Jack Elliott (born Ray Baldy) is a radio personality in Oklahoma City, Oklahoma. He began his broadcast career in the early 1970s working at smaller radio stations in the suburban Chicago area where he was born. He graduated from Columbia College Chicago with Bachelor of Arts degree in radio and television communications.

In 1976, Elliott went to Phoenix, Arizona, where he worked at the radio station KRIZ. His eventual departure from Phoenix was prompted by the sale of the radio station in 1978. He was offered an on-air position with WKY in Oklahoma City, where he stayed for 12 years, through several format changes. In 1990, he was fired from WKY as another format change was about to happen. He said the firing was the "best thing to ever happen" to him.

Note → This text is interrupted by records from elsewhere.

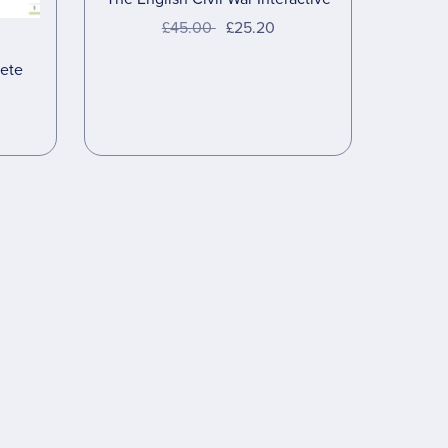
£45.00
£25.20
ete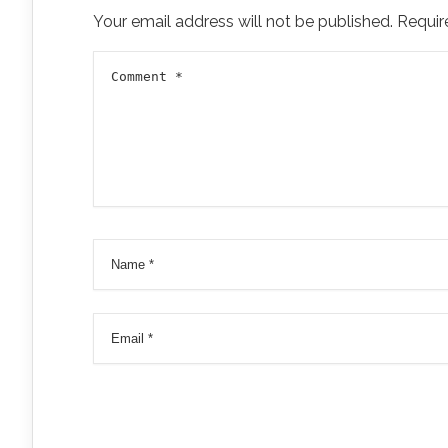
Your email address will not be published.
Requir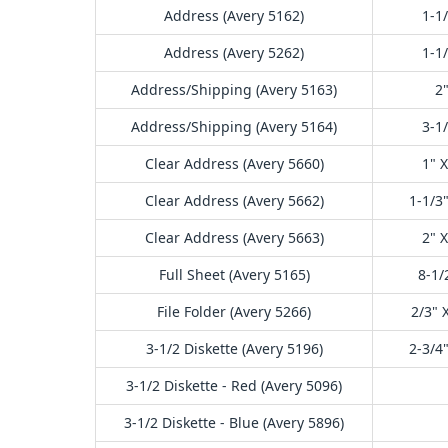
Address (Avery 5162)
1-1/
Address (Avery 5262)
1-1/
Address/Shipping (Avery 5163)
2"
Address/Shipping (Avery 5164)
3-1/
Clear Address (Avery 5660)
1" X
Clear Address (Avery 5662)
1-1/3"
Clear Address (Avery 5663)
2" X
Full Sheet (Avery 5165)
8-1/
File Folder (Avery 5266)
2/3" 
3-1/2 Diskette (Avery 5196)
2-3/4"
3-1/2 Diskette - Red (Avery 5096)
3-1/2 Diskette - Blue (Avery 5896)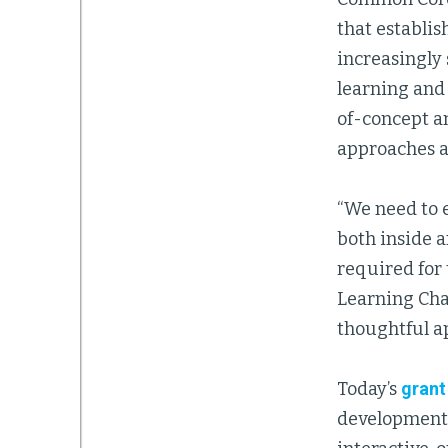
that establis
increasingly
learning and 
of-concept a
approaches a
“We need to 
both inside a
required for 
Learning Cha
thoughtful ap
Today’s
grant
development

Three weeks later, he began doing a two-person morning radio show on KOQL FM in Oklahoma City, then an oldies station, with long-time acquaintance Ron Williams. Three years later, KOQL management made the switch to a country music format, and the pair moved to KYIS FM in Oklahoma City. The "Jack & Ron" partnership was later moved to co-owned talk radio station KQOB.

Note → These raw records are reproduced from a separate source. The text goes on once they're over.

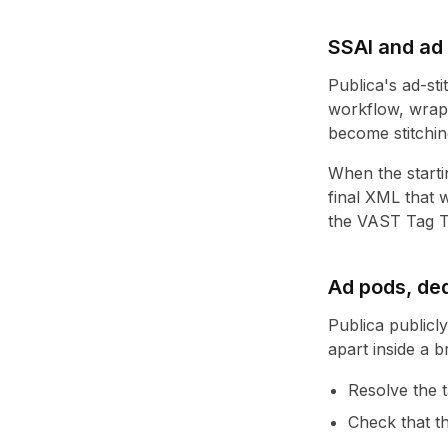
SSAI and ad 
Publica's ad-sti
workflow, wrap
become stitching
When the startin
final XML that w
the
VAST Tag T
Ad pods, ded
Publica publicl
apart inside a b
Resolve the t
Check that th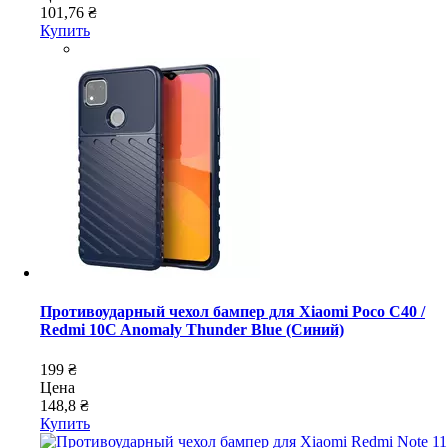
101,76 ₴
Купить
Противоударный чехол бампер для Xiaomi Poco C40 /
Redmi 10C Anomaly Thunder Blue (Синий)
199 ₴
Цена
148,8 ₴
Купить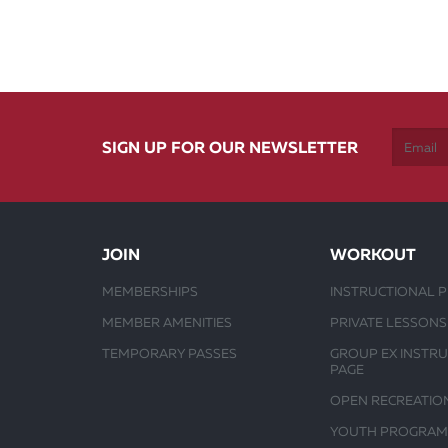
SIGN UP FOR OUR NEWSLETTER
JOIN
WORKOUT
MEMBERSHIPS
INSTRUCTIONAL 
MEMBER AMENITIES
PRIVATE LESSONS
TEMPORARY PASSES
GROUP EX INSTR
PAGE
OPEN RECREATIO
YOUTH PROGRAM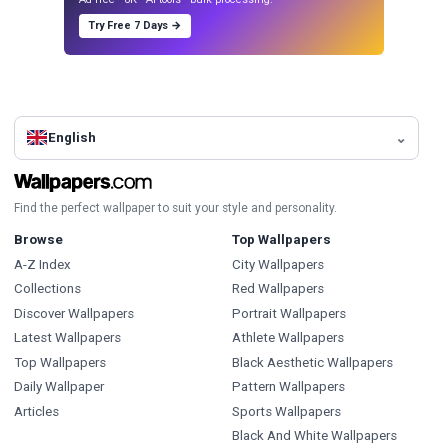
Try Free 7 Days →
English
Find the perfect wallpaper to suit your style and personality.
Browse
Top Wallpapers
A-Z Index
City Wallpapers
Collections
Red Wallpapers
Discover Wallpapers
Portrait Wallpapers
Latest Wallpapers
Athlete Wallpapers
Top Wallpapers
Black Aesthetic Wallpapers
Daily Wallpaper
Pattern Wallpapers
Articles
Sports Wallpapers
Black And White Wallpapers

Jack & Ron have won the Oklahoma Association of Broadcasters "Best Radio Personalities of the Year" award twice. They have won the American Women in Radio & TV Award for "Best Radio Personalities" three times. Additionally, the two have set a record by winning the Oklahoma Gazette "Best Of OKC" Radio Personalities award twelve times, and they have won the Readers Choice Poll in The Oklahoman a record six times. In 2010 the duo received the award of Best of the Best in Radio from Oklahoma Magazine. And in October 2010, they were presented the "Star" award from the Oklahoma Media Network for Best Radio Personalities. Again in 2012 & 2013 Jack & Ron were voted Best Radio Personalities by readers of the Oklahoma Gazette. They have now won that award a record twelve times.

In addition to his work as a radio host, Elliott has performed as TV spokesperson for numerous auto dealerships and is a voice-over artist with hundreds of commercial productions utilizing his voice. He has worked as a narrator, actor, and entertainer.

==Personal life==
Elliott's father was Chicago's first helicopter traffic reporter for WGN radio in 1958. Known as Flying Officer Leonard Baldy, he and his pilot were killed in a helicopter crash during the afternoon reports on May 2, 1960.

He is married and has a daughter named Brittany Baldy Hlubek (married).